# Dwight impossible to gameplan for



## HB (May 1, 2004)

*Link*



> How’d he flip his team’s defensive mojo so drastically? (Brian Hill was the coach before and after the big turnaround, so don’t assume Stan Van Gundy came in and straightened things out.) For starters, his blocked shots have risen sharply from 1.4 to nearly 3 per due to experience and a better ability to slide into the paint from the weakside. More importantly than that, however, is the perception that he can block any shot inside the lane.
> 
> This creates fear in opponents, and fear creates bad shots. Three blocked shots out of 85 attempts doesn’t drastically improve a defense. But 3 blocks coupled with 10-15 fearfully poor shots inside, plus another 10 that are now taken a little farther back than desired so they won’t be rejected can screw up an offense real good.
> 
> ...


Okay maybe not impossible to gameplan for, BUT when he's hitting his FTs and isn't stuck on the bench, the Magic are pretty much impossible to stop.


----------



## HB (May 1, 2004)

You guys need to watch the Dwight video on the magic's website.

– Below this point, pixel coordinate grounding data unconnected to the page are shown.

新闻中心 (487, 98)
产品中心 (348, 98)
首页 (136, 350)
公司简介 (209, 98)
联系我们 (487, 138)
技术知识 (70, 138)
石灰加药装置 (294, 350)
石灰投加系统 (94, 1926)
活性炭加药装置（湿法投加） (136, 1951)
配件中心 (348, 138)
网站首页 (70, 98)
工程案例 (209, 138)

That stuff is well done.


----------



## 77AJ (Feb 16, 2005)

Yeah I would really like to know what Dwights free throw percentage has been post all star break, the dude has been a beast, and his game sharpens every second he's on the court. I have a feeling next year he will win the MVP.


----------



## 77AJ (Feb 16, 2005)

Nobody with the data I seek ??


----------